The copy should hold exactly the lines below from the one that contains "Fotel Obrotowy i Bujany z" through the one that contains "Вернуться к общим сведениям" and nothing else, so no pictures.

____ MATERIAL PROVIDED

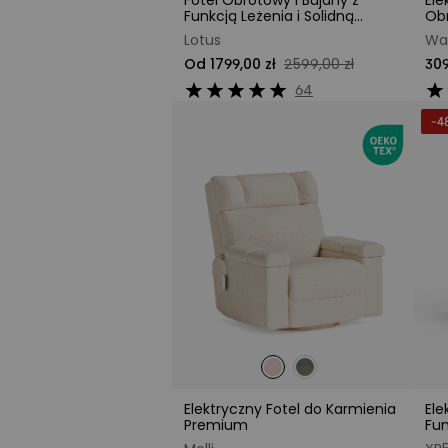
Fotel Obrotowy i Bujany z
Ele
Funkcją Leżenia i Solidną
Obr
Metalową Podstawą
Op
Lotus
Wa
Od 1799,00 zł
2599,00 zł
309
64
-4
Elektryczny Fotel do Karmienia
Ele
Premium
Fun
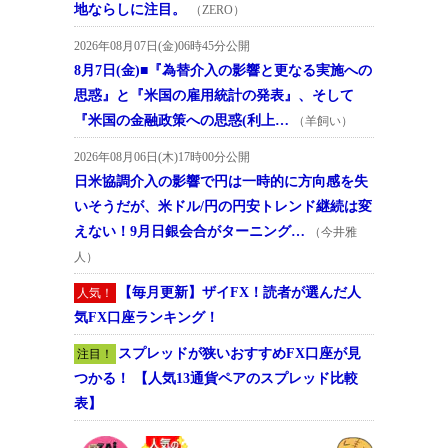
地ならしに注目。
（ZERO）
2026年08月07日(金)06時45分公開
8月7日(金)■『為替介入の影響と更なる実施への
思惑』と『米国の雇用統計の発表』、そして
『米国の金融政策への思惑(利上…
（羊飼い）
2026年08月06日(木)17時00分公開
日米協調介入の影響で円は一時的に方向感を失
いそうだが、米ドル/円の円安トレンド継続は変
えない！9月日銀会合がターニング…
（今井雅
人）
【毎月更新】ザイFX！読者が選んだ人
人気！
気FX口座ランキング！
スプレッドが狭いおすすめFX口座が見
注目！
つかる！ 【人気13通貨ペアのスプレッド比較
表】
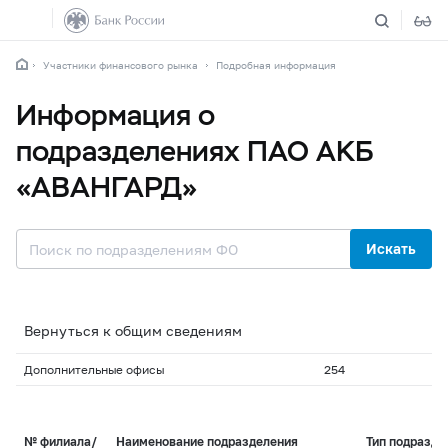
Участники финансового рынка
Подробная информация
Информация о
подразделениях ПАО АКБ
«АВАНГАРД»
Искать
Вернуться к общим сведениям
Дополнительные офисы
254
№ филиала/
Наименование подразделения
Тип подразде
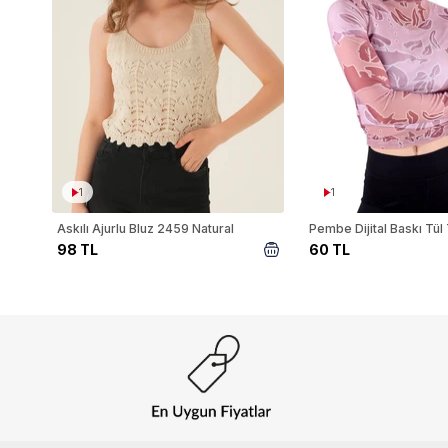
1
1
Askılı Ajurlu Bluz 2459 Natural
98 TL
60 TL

________
____ MATERIAL PROVIDED

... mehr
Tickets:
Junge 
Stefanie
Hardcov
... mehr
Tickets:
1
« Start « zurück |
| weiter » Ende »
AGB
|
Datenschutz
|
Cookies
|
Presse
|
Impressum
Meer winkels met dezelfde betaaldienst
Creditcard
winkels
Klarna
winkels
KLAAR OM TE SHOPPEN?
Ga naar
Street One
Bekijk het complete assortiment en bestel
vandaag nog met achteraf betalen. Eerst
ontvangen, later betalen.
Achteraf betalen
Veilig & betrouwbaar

________

TASK SOLUTION:
Fotel Obrotowy i Bujany z
Ele
Funkcją Leżenia i Solidną
Obr
Metalową Podstawą
Op
Lotus
Wa
Od 1799,00 zł
2599,00 zł
309
64
-4
Elektryczny Fotel do Karmienia
Ele
Premium
Fun
地ならしに注目。
（ZERO）
2026年08月07日(金)06時45分公開
8月7日(金)■『為替介入の影響と更なる実施への
思惑』と『米国の雇用統計の発表』、そして
『米国の金融政策への思惑(利上…
（羊飼い）
2026年08月06日(木)17時00分公開
日米協調介入の影響で円は一時的に方向感を失
いそうだが、米ドル/円の円安トレンド継続は変
えない！9月日銀会合がターニング…
（今井雅
人）
【毎月更新】ザイFX！読者が選んだ人
人気！
気FX口座ランキング！
スプレッドが狭いおすすめFX口座が見
注目！
つかる！ 【人気13通貨ペアのスプレッド比較
表】
Участники финансового рынка
Подробная информация
Информация о
подразделениях ПАО АКБ
«АВАНГАРД»
Искать
Вернуться к общим сведениям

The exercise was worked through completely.